## Records for this task
++++++++++++++++++++
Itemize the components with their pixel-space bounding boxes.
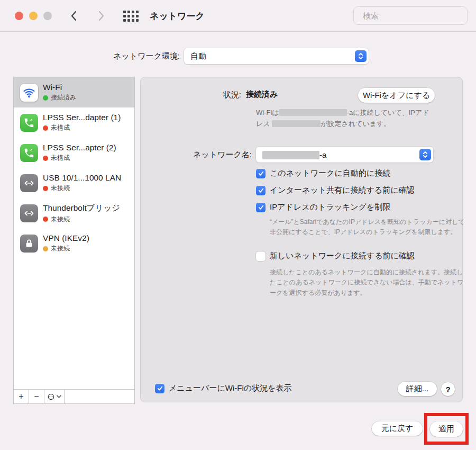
redacted-ip-address xyxy=(272,120,321,127)
checkbox-checked-icon xyxy=(256,203,266,212)
checkbox-ask-internet-sharing[interactable]: インターネット共有に接続する前に確認 xyxy=(256,185,415,195)
status-description-text: レス xyxy=(256,120,270,128)
interface-name: Wi-Fi xyxy=(43,83,76,92)
sidebar-item-usb-lan[interactable]: USB 10/1...1000 LAN 未接続 xyxy=(14,168,134,198)
network-name-select[interactable]: -a xyxy=(256,147,433,163)
redacted-ssid xyxy=(279,109,347,116)
status-description-text: -aに接続していて、IPアド xyxy=(347,109,429,116)
remove-interface-button[interactable]: − xyxy=(29,390,44,403)
ethernet-icon xyxy=(20,204,38,222)
ip-tracking-note: “メール”とSafariであなたのIPアドレスを既知のトラッカーに対して非公開に… xyxy=(270,217,465,238)
interface-status: 未接続 xyxy=(43,244,89,253)
window-title: ネットワーク xyxy=(150,10,205,22)
interface-list: Wi-Fi 接続済み LPSS Ser...dapter (1) xyxy=(13,77,135,404)
circle-ellipsis-icon xyxy=(47,393,55,401)
revert-button[interactable]: 元に戻す xyxy=(372,421,423,436)
status-dot-red xyxy=(43,217,48,222)
checkbox-auto-join[interactable]: このネットワークに自動的に接続 xyxy=(256,168,390,178)
stepper-arrows-icon xyxy=(355,50,367,62)
status-text: 未接続 xyxy=(51,244,70,253)
close-window-button[interactable] xyxy=(15,12,23,20)
sidebar-item-wifi[interactable]: Wi-Fi 接続済み xyxy=(14,77,134,107)
stepper-arrows-icon xyxy=(419,149,431,160)
status-text: 未接続 xyxy=(51,215,70,224)
sidebar-item-lpss-adapter-2[interactable]: LPSS Ser...apter (2) 未構成 xyxy=(14,138,134,168)
forward-button[interactable] xyxy=(96,9,107,23)
search-field[interactable] xyxy=(353,6,468,25)
status-description: Wi-Fiは-aに接続していて、IPアド レス が設定されています。 xyxy=(256,107,457,130)
back-button[interactable] xyxy=(68,9,79,23)
interface-status: 接続済み xyxy=(43,93,76,102)
interface-status: 未構成 xyxy=(43,154,116,163)
checkbox-label: IPアドレスのトラッキングを制限 xyxy=(270,202,390,212)
network-name-suffix: -a xyxy=(319,150,326,159)
chevron-right-icon xyxy=(98,10,105,22)
network-location-select[interactable]: 自動 xyxy=(184,48,369,64)
sidebar-item-lpss-adapter-1[interactable]: LPSS Ser...dapter (1) 未構成 xyxy=(14,107,134,138)
search-input[interactable] xyxy=(363,11,468,20)
checkbox-label: 新しいネットワークに接続する前に確認 xyxy=(270,251,415,261)
network-location-label: ネットワーク環境: xyxy=(63,48,180,64)
network-location-value: 自動 xyxy=(190,51,355,61)
status-dot-green xyxy=(43,95,48,101)
interface-name: USB 10/1...1000 LAN xyxy=(43,173,121,183)
status-description-text: が設定されています。 xyxy=(321,120,390,128)
interface-list-toolbar: + − xyxy=(14,389,134,403)
titlebar: ネットワーク xyxy=(0,0,476,32)
interface-status: 未接続 xyxy=(43,184,121,193)
minimize-window-button[interactable] xyxy=(29,12,38,20)
checkbox-ask-before-new-network[interactable]: 新しいネットワークに接続する前に確認 xyxy=(256,251,415,261)
checkbox-label: インターネット共有に接続する前に確認 xyxy=(270,185,415,195)
chevron-left-icon xyxy=(70,10,77,22)
advanced-button[interactable]: 詳細... xyxy=(398,382,437,396)
status-description-text: Wi-Fiは xyxy=(256,109,279,116)
checkbox-checked-icon xyxy=(256,169,266,178)
interface-status: 未構成 xyxy=(43,123,121,132)
interface-list-items: Wi-Fi 接続済み LPSS Ser...dapter (1) xyxy=(14,77,134,389)
status-value: 接続済み xyxy=(246,89,278,100)
phone-icon xyxy=(20,114,38,132)
status-label: 状況: xyxy=(141,90,241,100)
wifi-settings-panel: 状況: 接続済み Wi-Fiをオフにする Wi-Fiは-aに接続していて、IPア… xyxy=(140,77,463,402)
wifi-icon xyxy=(20,84,38,102)
interface-name: Thunderboltブリッジ xyxy=(43,203,120,214)
add-interface-button[interactable]: + xyxy=(14,390,29,403)
show-all-preferences-button[interactable] xyxy=(122,10,139,23)
turn-wifi-off-button[interactable]: Wi-Fiをオフにする xyxy=(358,88,435,103)
network-name-value: -a xyxy=(262,150,419,159)
interface-name: LPSS Ser...apter (2) xyxy=(43,143,116,152)
status-text: 接続済み xyxy=(51,93,76,102)
phone-icon xyxy=(20,144,38,162)
status-dot-red xyxy=(43,156,48,161)
checkbox-show-wifi-in-menubar[interactable]: メニューバーにWi-Fiの状況を表示 xyxy=(155,383,291,393)
interface-name: VPN (IKEv2) xyxy=(43,233,89,243)
sidebar-item-vpn[interactable]: VPN (IKEv2) 未接続 xyxy=(14,228,134,258)
toolbar-spacer xyxy=(65,390,134,403)
interface-name: LPSS Ser...dapter (1) xyxy=(43,113,121,122)
status-text: 未接続 xyxy=(51,184,70,193)
checkbox-unchecked-icon xyxy=(256,251,266,261)
network-preferences-window: ネットワーク ネットワーク環境: 自動 xyxy=(0,0,476,450)
checkbox-checked-icon xyxy=(256,186,266,195)
ethernet-icon xyxy=(20,174,38,192)
apply-button[interactable]: 適用 xyxy=(430,421,463,437)
zoom-window-button[interactable] xyxy=(43,12,52,20)
status-dot-red xyxy=(43,186,48,191)
status-dot-red xyxy=(43,125,48,131)
chevron-down-icon xyxy=(57,395,61,398)
interface-status: 未接続 xyxy=(43,215,120,224)
status-text: 未構成 xyxy=(51,123,70,132)
checkbox-label: このネットワークに自動的に接続 xyxy=(270,168,390,178)
checkbox-label: メニューバーにWi-Fiの状況を表示 xyxy=(169,383,291,393)
sidebar-item-thunderbolt-bridge[interactable]: Thunderboltブリッジ 未接続 xyxy=(14,198,134,228)
lock-icon xyxy=(20,235,38,253)
new-network-note: 接続したことのあるネットワークに自動的に接続されます。接続したことのあるネットワ… xyxy=(270,267,469,298)
checkbox-limit-ip-tracking[interactable]: IPアドレスのトラッキングを制限 xyxy=(256,202,390,212)
status-dot-yellow xyxy=(43,246,48,251)
redacted-network-name xyxy=(262,151,319,159)
checkbox-checked-icon xyxy=(155,384,164,393)
help-button[interactable]: ? xyxy=(441,382,455,396)
status-text: 未構成 xyxy=(51,154,70,163)
more-actions-button[interactable] xyxy=(44,390,65,403)
red-highlight-annotation: 適用 xyxy=(424,413,469,445)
++++++++++++++++++++
## Exercise objective
An exact copy of every record above is needed, with all pictures left out.

## Task answer
Itemize the components with their pixel-space bounding boxes.
redacted-ip-address xyxy=(272,120,321,127)
checkbox-checked-icon xyxy=(256,203,266,212)
checkbox-ask-internet-sharing[interactable]: インターネット共有に接続する前に確認 xyxy=(256,185,415,195)
status-description-text: レス xyxy=(256,120,270,128)
interface-name: Wi-Fi xyxy=(43,83,76,92)
sidebar-item-usb-lan[interactable]: USB 10/1...1000 LAN 未接続 xyxy=(14,168,134,198)
network-name-select[interactable]: -a xyxy=(256,147,433,163)
redacted-ssid xyxy=(279,109,347,116)
status-description-text: -aに接続していて、IPアド xyxy=(347,109,429,116)
remove-interface-button[interactable]: − xyxy=(29,390,44,403)
ethernet-icon xyxy=(20,204,38,222)
ip-tracking-note: “メール”とSafariであなたのIPアドレスを既知のトラッカーに対して非公開に… xyxy=(270,217,465,238)
interface-status: 未接続 xyxy=(43,244,89,253)
window-title: ネットワーク xyxy=(150,10,205,22)
interface-list: Wi-Fi 接続済み LPSS Ser...dapter (1) xyxy=(13,77,135,404)
circle-ellipsis-icon xyxy=(47,393,55,401)
revert-button[interactable]: 元に戻す xyxy=(372,421,423,436)
status-dot-red xyxy=(43,217,48,222)
checkbox-auto-join[interactable]: このネットワークに自動的に接続 xyxy=(256,168,390,178)
stepper-arrows-icon xyxy=(355,50,367,62)
status-text: 未接続 xyxy=(51,244,70,253)
close-window-button[interactable] xyxy=(15,12,23,20)
sidebar-item-wifi[interactable]: Wi-Fi 接続済み xyxy=(14,77,134,107)
stepper-arrows-icon xyxy=(419,149,431,160)
status-text: 未接続 xyxy=(51,215,70,224)
sidebar-item-lpss-adapter-2[interactable]: LPSS Ser...apter (2) 未構成 xyxy=(14,138,134,168)
forward-button[interactable] xyxy=(96,9,107,23)
search-field[interactable] xyxy=(353,6,468,25)
status-description: Wi-Fiは-aに接続していて、IPアド レス が設定されています。 xyxy=(256,107,457,130)
back-button[interactable] xyxy=(68,9,79,23)
interface-status: 接続済み xyxy=(43,93,76,102)
interface-status: 未構成 xyxy=(43,154,116,163)
checkbox-label: IPアドレスのトラッキングを制限 xyxy=(270,202,390,212)
network-name-suffix: -a xyxy=(319,150,326,159)
chevron-right-icon xyxy=(98,10,105,22)
network-location-select[interactable]: 自動 xyxy=(184,48,369,64)
sidebar-item-lpss-adapter-1[interactable]: LPSS Ser...dapter (1) 未構成 xyxy=(14,107,134,138)
search-input[interactable] xyxy=(363,11,468,20)
checkbox-label: 新しいネットワークに接続する前に確認 xyxy=(270,251,415,261)
network-location-label: ネットワーク環境: xyxy=(63,48,180,64)
network-location-value: 自動 xyxy=(190,51,355,61)
status-dot-green xyxy=(43,95,48,101)
interface-name: USB 10/1...1000 LAN xyxy=(43,173,121,183)
status-description-text: が設定されています。 xyxy=(321,120,390,128)
interface-list-toolbar: + − xyxy=(14,389,134,403)
titlebar: ネットワーク xyxy=(0,0,476,32)
interface-status: 未接続 xyxy=(43,184,121,193)
minimize-window-button[interactable] xyxy=(29,12,38,20)
checkbox-ask-before-new-network[interactable]: 新しいネットワークに接続する前に確認 xyxy=(256,251,415,261)
checkbox-label: インターネット共有に接続する前に確認 xyxy=(270,185,415,195)
chevron-left-icon xyxy=(70,10,77,22)
advanced-button[interactable]: 詳細... xyxy=(398,382,437,396)
status-description-text: Wi-Fiは xyxy=(256,109,279,116)
checkbox-checked-icon xyxy=(256,169,266,178)
interface-status: 未構成 xyxy=(43,123,121,132)
interface-list-items: Wi-Fi 接続済み LPSS Ser...dapter (1) xyxy=(14,77,134,389)
status-value: 接続済み xyxy=(246,89,278,100)
phone-icon xyxy=(20,114,38,132)
status-label: 状況: xyxy=(141,90,241,100)
wifi-settings-panel: 状況: 接続済み Wi-Fiをオフにする Wi-Fiは-aに接続していて、IPア… xyxy=(140,77,463,402)
wifi-icon xyxy=(20,84,38,102)
interface-name: Thunderboltブリッジ xyxy=(43,203,120,214)
add-interface-button[interactable]: + xyxy=(14,390,29,403)
show-all-preferences-button[interactable] xyxy=(122,10,139,23)
turn-wifi-off-button[interactable]: Wi-Fiをオフにする xyxy=(358,88,435,103)
network-name-value: -a xyxy=(262,150,419,159)
interface-name: LPSS Ser...apter (2) xyxy=(43,143,116,152)
status-text: 接続済み xyxy=(51,93,76,102)
phone-icon xyxy=(20,144,38,162)
status-dot-red xyxy=(43,156,48,161)
checkbox-show-wifi-in-menubar[interactable]: メニューバーにWi-Fiの状況を表示 xyxy=(155,383,291,393)
interface-name: VPN (IKEv2) xyxy=(43,233,89,243)
sidebar-item-vpn[interactable]: VPN (IKEv2) 未接続 xyxy=(14,228,134,258)
toolbar-spacer xyxy=(65,390,134,403)
interface-name: LPSS Ser...dapter (1) xyxy=(43,113,121,122)
status-text: 未接続 xyxy=(51,184,70,193)
checkbox-unchecked-icon xyxy=(256,251,266,261)
network-preferences-window: ネットワーク ネットワーク環境: 自動 xyxy=(0,0,476,450)
checkbox-checked-icon xyxy=(256,186,266,195)
ethernet-icon xyxy=(20,174,38,192)
apply-button[interactable]: 適用 xyxy=(430,421,463,437)
zoom-window-button[interactable] xyxy=(43,12,52,20)
status-dot-red xyxy=(43,186,48,191)
status-dot-red xyxy=(43,125,48,131)
chevron-down-icon xyxy=(57,395,61,398)
interface-status: 未接続 xyxy=(43,215,120,224)
status-text: 未構成 xyxy=(51,123,70,132)
checkbox-label: このネットワークに自動的に接続 xyxy=(270,168,390,178)
checkbox-label: メニューバーにWi-Fiの状況を表示 xyxy=(169,383,291,393)
sidebar-item-thunderbolt-bridge[interactable]: Thunderboltブリッジ 未接続 xyxy=(14,198,134,228)
lock-icon xyxy=(20,235,38,253)
new-network-note: 接続したことのあるネットワークに自動的に接続されます。接続したことのあるネットワ… xyxy=(270,267,469,298)
checkbox-limit-ip-tracking[interactable]: IPアドレスのトラッキングを制限 xyxy=(256,202,390,212)
status-dot-yellow xyxy=(43,246,48,251)
redacted-network-name xyxy=(262,151,319,159)
checkbox-checked-icon xyxy=(155,384,164,393)
help-button[interactable]: ? xyxy=(441,382,455,396)
status-text: 未構成 xyxy=(51,154,70,163)
more-actions-button[interactable] xyxy=(44,390,65,403)
red-highlight-annotation: 適用 xyxy=(424,413,469,445)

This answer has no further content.